自分を縛りつけているのは、自分に苦痛を与えたと思われる人や条件ではなくて、自分の思考なんですね。

気をつけていないと、過去の嫌なことを何度も反芻してしまいます。脳の進化の観点から言えばサバイバルのためですね。二度と同じ経験をしないために。ところが、著者の見解では、慣れ親しんだ苦痛を確かめることで過去に起こったことを再現し、自分を確立しているということらしいです。

自分を牢獄に閉じ込めるものが何であれ、本来、そんな権力はないと気づくとき、自由が生まれます。牢獄の中で考える代わりに、その状態を突き放して見られるから、それは違うんじゃないのと思うことができるのです。

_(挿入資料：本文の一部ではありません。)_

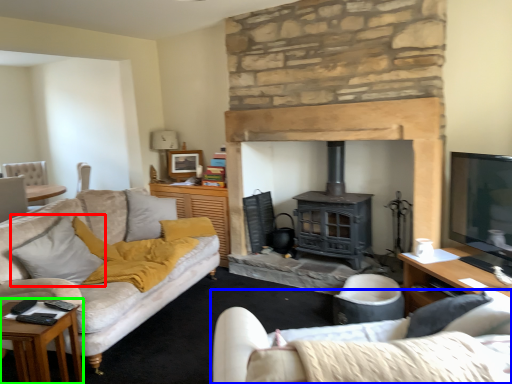 Question: Which object is positioned farthest from pillow (highlighted by a red box)? Select from studio couch (highlighted by a blue box) and table (highlighted by a green box).

Choices:
 (A) studio couch
 (B) table

Answer: (A)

過去の誰かや出来事を思うとき、過去に誘い込まれていると。その瞬間、過去を再び生きているので、許すことはできません。それは、池に写った像を消すことができないのと同じです。

だから、過去の嫌なことを反芻するのは、無益であるばかりか、いつまでも自分を縛りつけることになるんですね。これに気づくとき、自分のマインドとの良からぬ関係を終わらせることができるばかりでなく、自分の苦痛を誰かのせいにしたくなる気持ちも解消されると言います。

苦痛に生きる過去の自分を放つまでは、苦痛から解放されません。本当の許しは、過去の嫌な経験が思い起こされるたびに、そんな過去の自分を放つことから始まります。

著者は、"give yourself up"とか"lay down your 'self'"という表現を使っています。思うに、苦痛を経験した過去の自分は、本当は幻想に過ぎないのではないかと。それなのに、何度も思い起こしては、それが自分だと思ってしまうから、牢獄に自分をつないでしまうのですね。

過去を放つことができれば、おのずと許しが生まれます。自分が可愛いと思えば、いつまでも牢獄につないで苦痛を持続させるのは止めたいですね。